Ümraniye Cezaevinde 25 yıl önce “Hayata Dönüş Operasyonu” çerçevesinde Bora ve Atmaca isimli planlar uygulandı, 6 kişi hayatını kaybetti. Yargıtay 24 yıl sonra verdiği kararında sadece 3 ölümü kale aldı.
19 Aralık 2000’de başlayan operasyonda bu cezaevinde 6 kişi hayatını kaybetti: Tutuklular Ahmet İbili, Ercan Polat, Umut Gedik, Rıza Poyraz, Alp Ata Akçayöz ile jandarma Nurettin Kurt.
Yargıtay 1. Ceza Dairesinin, İstanbul Bölge Adliye Mahkemesi 1. Ceza Dairesinin kararını onadığı hükmünün maktuller kısmında ise 3 isim yer aldı: Alp Ata Akçayöz, Rıza Poyraz, Ercan Polat.
Yani, sanıkların yargılandığı “faili belli olmayacak şekilde kasten öldürme” suçlamasında maktuller de belirsiz kaldı. Üstelik hayatını kaybedenlerden biri, operasyona katılan askerlerdendi.
Tarih mi oldu?
Üzerinden 25 yıl geçti, gündemin çok hızlı değiştiği memlekette insanların çoğu böyle bir operasyon olduğunu bile hatırlamıyor. Hatırlayanların bazıları için de “katliamlardan biri” olarak tarihteki yerini aldı.
Ancak neyse ki dosyayı takip eden avukatların kararlılığı sayesinde devam eden bir yargı süreci var.
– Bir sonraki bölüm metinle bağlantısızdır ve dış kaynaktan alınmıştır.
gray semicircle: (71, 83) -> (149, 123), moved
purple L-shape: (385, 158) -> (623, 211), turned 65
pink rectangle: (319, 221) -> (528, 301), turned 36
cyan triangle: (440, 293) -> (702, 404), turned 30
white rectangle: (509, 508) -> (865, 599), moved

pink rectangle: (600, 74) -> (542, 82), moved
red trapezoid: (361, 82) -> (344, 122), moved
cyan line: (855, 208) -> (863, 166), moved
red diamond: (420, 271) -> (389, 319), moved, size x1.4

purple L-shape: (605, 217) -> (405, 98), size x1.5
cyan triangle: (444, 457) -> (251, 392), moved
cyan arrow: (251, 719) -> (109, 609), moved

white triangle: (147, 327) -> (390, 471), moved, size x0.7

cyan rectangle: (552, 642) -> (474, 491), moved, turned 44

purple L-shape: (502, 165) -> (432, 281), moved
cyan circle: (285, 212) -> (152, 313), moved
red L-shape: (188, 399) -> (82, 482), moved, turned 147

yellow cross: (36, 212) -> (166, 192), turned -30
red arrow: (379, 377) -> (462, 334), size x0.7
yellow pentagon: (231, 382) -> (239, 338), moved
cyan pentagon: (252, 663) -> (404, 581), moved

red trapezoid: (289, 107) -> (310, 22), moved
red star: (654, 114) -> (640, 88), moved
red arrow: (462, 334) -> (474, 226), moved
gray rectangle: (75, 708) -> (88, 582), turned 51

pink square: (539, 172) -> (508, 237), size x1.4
O yargı süreçlerinden biri de zamanın Ümraniye Cezaevindeki ölümler ve işkence ile ilgiliydi.
Aslında bu cezaeviyle ilgili iki dava açıldı. İlk davada o dönem operasyona maruz kalan 399 mahpus yargılandı. Evet, hem saldırıya maruz kalıp hem de yargılandılar. Avukatları da duruşmadaki savunmalarında, “Bu dava mağdurların sanık yapıldığı bir davadır” demişti.
Dedikleri gibi de oldu, İstanbul Anadolu 5. Ağır Ceza Mahkemesi 22 Ocak 2016’daki kararında, yargılanan mahpusların “öldürme suçunu işlemediklerinin sabit olması nedeniyle” beraat etmesine karar verdi.
Bu kararla, hapishanedeki ölümlerden, Adli Tıp Kurumu raporunun da söylediği gibi, operasyona katılan askerlerin sorumlu olduğu kanıtlandı: “Her ne kadar öldürme suçundan ve bu suça iştirak etmekten cezalandırılmaları talep edilmişse de yapılan yargılama neticesinde toplanılan delillerden sanıkların bu suçu işlemedikleri anlaşıldığından beraatlarına karar verildi.”
Adli Tıp 1. İhtisas Kurulu’nun 16 Ekim 2002 tarihli raporunda, Uzman Çavuş Nurettin Kurt’un askerin kullandığı silahlarla öldürüldüğü ifade ediliyordu. Karara göre, operasyonda hayatını kaybeden tutuklular da askerin silahıyla vurulmuştu: “Olay sırasında güvenlik güçlerinin silah kullandıklarının sabit olup ölen tutuklu ya da hükümlülerin bir kısmının güvenlik güçlerinin kullanmış olduğu silahlarla hayatlarını kaybetmiş olduklarının dosyadaki diğer Adli Tıp Raporları ile de sabit olduğu dikkate alındığında…”
Bu durumda mantıken, askerlere açılan ikinci davada mahkumiyet çıkması gerekirdi. Öyle olmadı:
267 askere açılan davada 3 Aralık 2019’daki duruşmada kararını açıklayan İstanbul Anadolu 6. Ağır Ceza Mahkemesi, “kasten yaralama” ve “işkence” suçlarından davanın zamanaşımından düşmesine hükmetti. Sanıklar, “faili belli olmayacak şekilde kasten öldürme” suçundan da aleyhlerine mahkumiyetlerine yeterli her türlü kuşkudan uzak kesin ve inandırıcı kanıt bulunamadığından beraat etti.
İlk mahkeme askerler öldürdü, dedi. İkinci mahkeme askerleri beraat ettirdi. Yani ortada kimin öldürdüğü belirlenmeyen 6 cenaze kaldı. Suçun faili meçhul kalması bir yana, Yargıtay bu son kararıyla maktullerin üçünün ismini de dosyadan çıkarmış oldu. Yani öldürülen 3 kişi -mahkeme kayıtlarına göre- tarihteki yerini bile alamadı.